### Task details
Exactly the lines below starting at the line with "トが表示されるのでフォロワーが増える可能性が高まりま" and ending at the line with "KRAJ VYSOČINA" are wanted, with both ends included. Leave out the pictures and add no other lines.

Records from a collection:
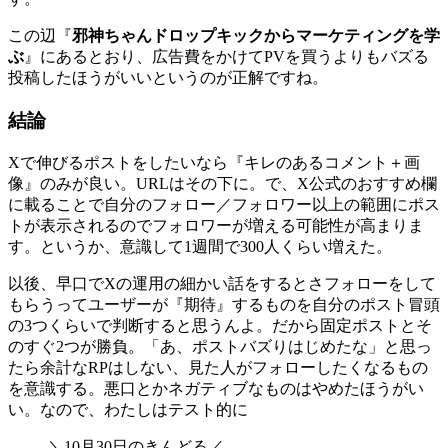
この辺『
邪神ちゃんドロップキックからマーケティングを学
ぶ
』にあるとおり、広告費をかけてPVを買うよりもバズる
投稿したほうがいいというのが正解ですね。
結論
Xで伸びるポストをしたいなら『キレのあるコメント＋画
像』のみが良い。URLはその下に。で、X公式のおすすめ欄
に載ることで自分のフォロー／フォロワー以上の範囲にポス
トが表示されるのでフォロワーが増える可能性が高まりま
す。というか、意識して1週間で300人くらい増えた。
以後、早口でXの運用の細かい話をするとさフォローをして
もらうってユーザーが『期待』するものを自分のポスト冒頭
の3つくらいで判断すると思うんよ。だから固定ポストとそ
のすぐ2つが勝負。「あ、ポストバズりはじめたな」と思っ
たら余計なRPはしない、見た人がフォローしたくなるもの
を意識する。悪口とかネガティブなものはやめたほうがい
い。なので、わたしはテスト的に
＼10月30日のきんどる／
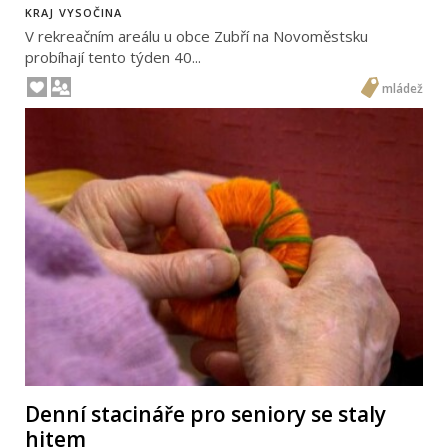
KRAJ VYSOČINA
V rekreačním areálu u obce Zubří na Novoměstsku
probíhají tento týden 40...
mládež
Denní stacináře pro seniory se staly
hitem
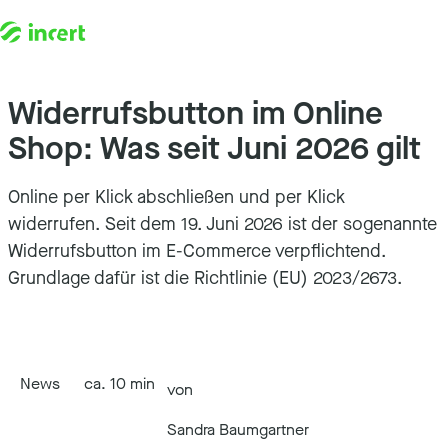
Widerrufsbutton im Online
Zum Inhalt springen
Shop: Was seit Juni 2026 gilt
Online per Klick abschließen und per Klick
widerrufen. Seit dem 19. Juni 2026 ist der sogenannte
Widerrufsbutton im E-Commerce verpflichtend.
Grundlage dafür ist die Richtlinie (EU) 2023/2673.
News
ca. 10 min
von
Sandra Baumgartner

### Output for this task
トが表示されるのでフォロワーが増える可能性が高まりま
す。というか、意識して1週間で300人くらい増えた。
以後、早口でXの運用の細かい話をするとさフォローをして
もらうってユーザーが『期待』するものを自分のポスト冒頭
の3つくらいで判断すると思うんよ。だから固定ポストとそ
のすぐ2つが勝負。「あ、ポストバズりはじめたな」と思っ
たら余計なRPはしない、見た人がフォローしたくなるもの
を意識する。悪口とかネガティブなものはやめたほうがい
い。なので、わたしはテスト的に
＼10月30日のきんどる／
KRAJ VYSOČINA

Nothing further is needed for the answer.